Why SLGS window is less likely to close
WASHINGTON — The possibility of Treasury closing the window on the trading of state and local government securities — an important tool for the municipal bond market — has diminished with the restoration by the new House Democratic majority of a measure that automatically increases the nation’s debt ceiling.
A suspension of SLGS trading is among the first steps taken by the Treasury whenever the nation’s debt ceiling has been reached.
SLGS securities, according to the Treasury, are purchased by issuers with proceeds subject to yield restrictions and arbitrage rebate requirements under the Internal Revenue Code.
The issuers who use SLGS are state and local governments and other entities that issue state or local government bonds.
The House approved a package of rules changes Thursday that includes restoration of the so-called Gephardt rule that links passage of the annual budget resolution to a debt ceiling increase.
House Majority Leader Steny Hoyer, D-Md., said during Thursday’s debate that Democrats were “reinstating the Gephardt rule to prevent the default on our debt.”
Republicans abolished the rule while they were in the majority in the House because they used the debt ceiling for leverage in the debate over government spending, but Democrats have preferred to keep the issue out of political debates.
The rule was first enacted in 1979 and is named after former Rep. Richard Gephardt, D-Mo.
It was first applied in calendar year 1980, according to the Congressional Research Service, but has been repealed and reinstated several times since then.
“Of the 20 joint resolutions originated by the House under the Gephardt rule, 15 have been enacted into law,” CRS said.
The latest reinstatement is good news for the muni market during the next two years while the 116th Congress is in session, but it doesn’t resolve the short-term deadline for raising the debt ceiling by March 1.
That’s the date when the current suspension of the debt ceiling expires. The deadline for passage of a budget resolution is not until April 15 and is often not met.
In fact it could be difficult to accomplish with a divided Congress where Democrats have regained majority control of the House while Republicans have increased their majority in the Senate.
The last closing of the Treasury window for SLGS purchases was between Dec. 8, 2017 and Feb. 12, 2018.

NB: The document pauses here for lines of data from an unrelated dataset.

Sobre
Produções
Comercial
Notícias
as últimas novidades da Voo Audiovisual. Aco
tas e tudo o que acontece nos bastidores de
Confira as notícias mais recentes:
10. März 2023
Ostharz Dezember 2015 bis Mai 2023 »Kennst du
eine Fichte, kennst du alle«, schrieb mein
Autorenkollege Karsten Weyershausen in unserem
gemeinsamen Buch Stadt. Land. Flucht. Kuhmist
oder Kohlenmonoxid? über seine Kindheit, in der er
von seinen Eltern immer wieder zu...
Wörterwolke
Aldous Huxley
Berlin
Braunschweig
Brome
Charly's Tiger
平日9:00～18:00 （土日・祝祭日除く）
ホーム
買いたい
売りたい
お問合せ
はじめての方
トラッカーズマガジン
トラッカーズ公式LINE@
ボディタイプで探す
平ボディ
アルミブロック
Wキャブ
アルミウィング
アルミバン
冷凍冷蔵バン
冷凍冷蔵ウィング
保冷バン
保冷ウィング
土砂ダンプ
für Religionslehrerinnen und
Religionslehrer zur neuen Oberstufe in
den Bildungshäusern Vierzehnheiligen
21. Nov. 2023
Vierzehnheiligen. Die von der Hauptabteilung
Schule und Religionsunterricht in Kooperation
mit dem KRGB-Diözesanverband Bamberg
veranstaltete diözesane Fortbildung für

During that closure the biggest use for SLGS – for an advance refunding – was terminated by Congress. The termination came on Jan. 1, 2018 as part of the Tax Cuts and Jobs Act.
Since that change in the tax law, the amount of SLGS outstanding has declined by $22.4 billion.

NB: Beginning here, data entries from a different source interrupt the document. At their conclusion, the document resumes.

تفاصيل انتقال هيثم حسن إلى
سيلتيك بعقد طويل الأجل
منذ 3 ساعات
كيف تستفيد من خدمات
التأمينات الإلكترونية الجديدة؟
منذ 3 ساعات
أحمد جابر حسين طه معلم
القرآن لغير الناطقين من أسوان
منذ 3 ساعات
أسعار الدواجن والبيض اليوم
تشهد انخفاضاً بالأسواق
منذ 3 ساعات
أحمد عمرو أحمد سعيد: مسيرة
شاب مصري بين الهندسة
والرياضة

As of Dec. 31 there were 15,684 SLGS bonds and notes with a combined value of $66.2 billion, according to the Treasury.
Treasury reports there were 20,221 SLGS bonds and notes valued at a combined $86.6 billion as of Jan. 18, 2018.
Prior to the termination of advance refundings, Treasury typically sold between $5 billion and $12 billion of SLGS each month in the past, according to the nonpartisan Congressional Budget Office.
Treasury halts the trading of SLGS only when the national debt limit has been reached.
The current partial government shutdown has not affected the trading of SLGS.
An eventual deal between Congress and the White House on government funding through the Sept. 30 end of the fiscal year might include an extension of the debt ceiling suspension.